Quando il nostro corpo raggiunge una temperatura inferiore ai 25 ℃, di una cosa potete star certi, è in arrivo un frizzantissimo arresto cardiaco. Una volta che il cuore smette di battere, se non si interviene entro qualche minuto, il corpo, inesorabilmente, muore. Eppure Anna è rimasta 40 minuti in arresto cardiaco prima che i soccorsi cominciassero a praticare la RCP. Come è possibile?

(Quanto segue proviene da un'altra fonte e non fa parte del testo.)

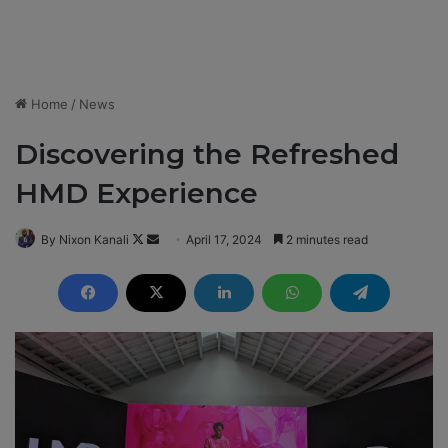
Home
/
News
Discovering the Refreshed
HMD Experience
By Nixon Kanali
F
S
April 17, 2024
2 minutes read
o
e
l
n
l
d
o
a
w
n
o
e
n
m
X
a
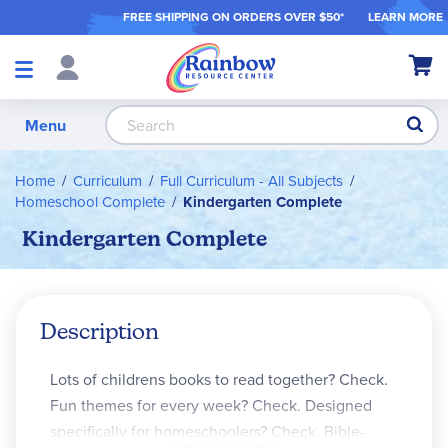
FREE SHIPPING ON ORDER
S OVER $50*
LEARN MORE
Shop
My Ca
Products
S
Menu
Home
Curriculum
Full Curriculum - All Subjects
Homeschool Complete
Kindergarten Complete
Kindergarten Complete
Description
Lots of childrens books to read together? Check.
Fun themes for every week? Check. Designed
specifically for homeschoolers? Check. Bible-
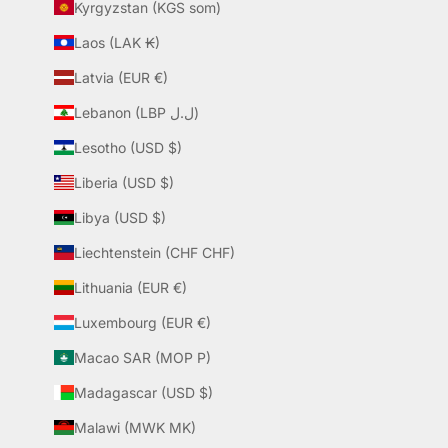
Kyrgyzstan (KGS som)
Laos (LAK ₭)
Latvia (EUR €)
Lebanon (LBP ل.ل)
Lesotho (USD $)
Liberia (USD $)
Libya (USD $)
Liechtenstein (CHF CHF)
Lithuania (EUR €)
Luxembourg (EUR €)
Macao SAR (MOP P)
Madagascar (USD $)
Malawi (MWK MK)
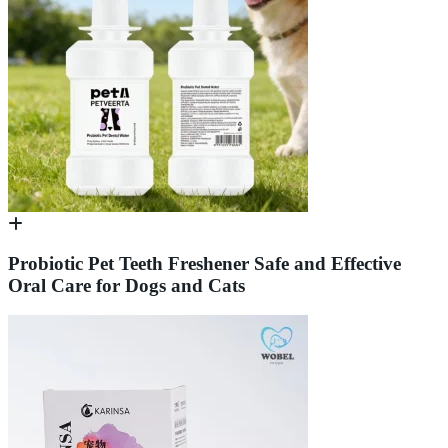
Probiotic Pet Teeth Freshener Safe and Effective
Oral Care for Dogs and Cats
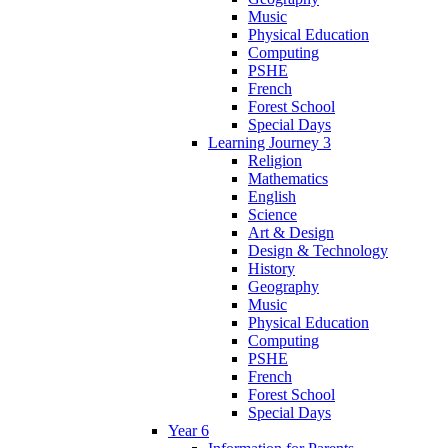
Music
Physical Education
Computing
PSHE
French
Forest School
Special Days
Learning Journey 3
Religion
Mathematics
English
Science
Art & Design
Design & Technology
History
Geography
Music
Physical Education
Computing
PSHE
French
Forest School
Special Days
Year 6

Paradossalmente, il freddo è quello che ha quasi ucciso la donna ma che l’ha anche salvata. In situazioni normali, con una temperatura di 37 °C, il cervello comincia a subire danni irreversibili se privato dell’ossigeno per più di venti minuti. Le bassissime temperature di Anna, però, hanno portato a un progressivo rallentamento del metabolismo del corpo, che probabilmente ha permesso al cervello di resistere con molto meno ossigeno.
L’intuizione del dottor Gilbert è stata quella di non darsi per vinto. Di non dichiarare il decesso prima di aver fatto un tentativo di salvarla facendo gradualmente risalire la temperatura corporea.
Grazie a questo, e ad altri casi simili, ci sono nuovi protocolli per il trattamento delle ipotermie accidentali e un motto:
Nobody is dead until warm and dead – (Nessuno è morto, finché non è caldo e morto)
Plant Breeder di mestiere, divulgatore per hobby.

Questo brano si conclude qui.